The execution process of MySQL JOIN (1)

Happy moment

　　Me: Hey, boss, there is no ice tea
　　boss: There
　　I was: how much a bottle
　　proprietress: 3
　　I: Give me a bottle, give, three
　　boss: come, your ice tea
　　I: Play Now, I want to Ice black tea, can you give me a bottle cap dry?
　　Mrs. Boss: Here is another bottle. My store is sold out.
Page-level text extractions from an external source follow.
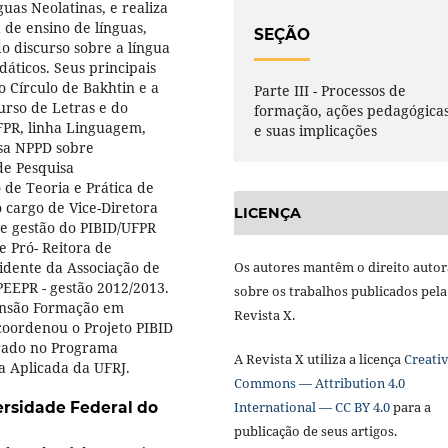
uas Neolatinas, e realiza
 de ensino de línguas,
SEÇÃO
do discurso sobre a língua
dáticos. Seus principais
 o Círculo de Bakhtin e a
Parte III - Processos de
urso de Letras e do
formação, ações pedagógica
PR, linha Linguagem,
e suas implicações
isa NPPD sobre
de Pesquisa
de Teoria e Prática de
 cargo de Vice-Diretora
LICENÇA
e gestão do PIBID/UFPR
e Pró- Reitora de
sidente da Associação de
Os autores mantêm o direito autor
EEPR - gestão 2012/2013.
sobre os trabalhos publicados pela
tensão Formação em
Revista X.
coordenou o Projeto PIBID
orado no Programa
A Revista X utiliza a licença
Creati
a Aplicada da UFRJ.
Commons — Attribution 4.0
ersidade Federal do
International — CC BY 4.0
para a
publicação de seus artigos.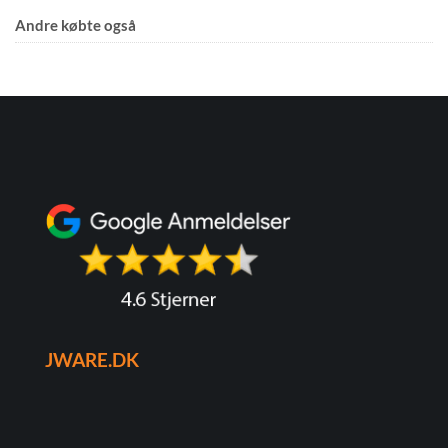
Andre købte også
JWARE.DK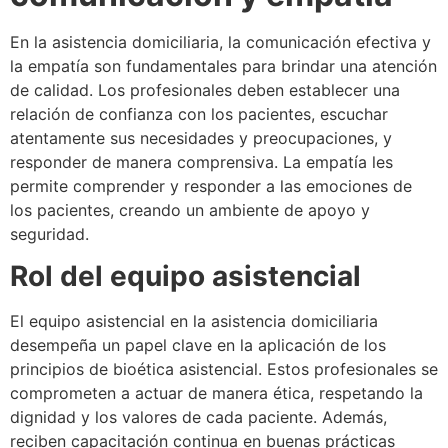
En la asistencia domiciliaria, la comunicación efectiva y
la empatía son fundamentales para brindar una atención
de calidad. Los profesionales deben establecer una
relación de confianza con los pacientes, escuchar
atentamente sus necesidades y preocupaciones, y
responder de manera comprensiva. La empatía les
permite comprender y responder a las emociones de
los pacientes, creando un ambiente de apoyo y
seguridad.
Rol del equipo asistencial
El equipo asistencial en la asistencia domiciliaria
desempeña un papel clave en la aplicación de los
principios de bioética asistencial. Estos profesionales se
comprometen a actuar de manera ética, respetando la
dignidad y los valores de cada paciente. Además,
reciben capacitación continua en buenas prácticas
Go to the next door to change it.

Problem background

　　Regarding the MySQL JOIN, I don’t know if you have ever thought about his execution process, or have doubted your own understanding (self-confident and self-thinking!); if you don’t know how to check, you can try to answer the following problem

　　Selection of drive table

　　　　How will MySQL choose the driving table, choosing the first one from left to right?

　　The order of multi-table connection

　　　　Suppose we have 3 tables: A, B, C, and the following SQL

-- 伪 SQL，不能直接执行
A LEFT JOIN B ON B.aId = A.id
LEFT JOIN C ON C.aId = A.id
WHERE A.name = '666' AND B.state = 1 AND C.create_time > '2019-11-22 12:12:30'

　　　　Is it the result of the processing of the combined tables of A and B and then the combined table processing with C, or the filtering processing after the combined tables of A, B, and C are combined, or the two are wrong and there are other processing methods?

　　When ON and WHERE take effect

　　　　The landlord accidentally went to a blog post with the following introduction

Serious Figure 1 is taken from Mysql-JOIN Detailed Explanation

　　　　After reading this, the host has the feeling of discovering the new world for the first time. The original JOIN execution order is like this (not subverting the host’s previous cognition, because the host has not thought about this problem before, but has acquired a new skill Satisfied), but the more I think about it, the more wrong it becomes. It feels like I learned the wrong skill (I didn't learn it at level 6!)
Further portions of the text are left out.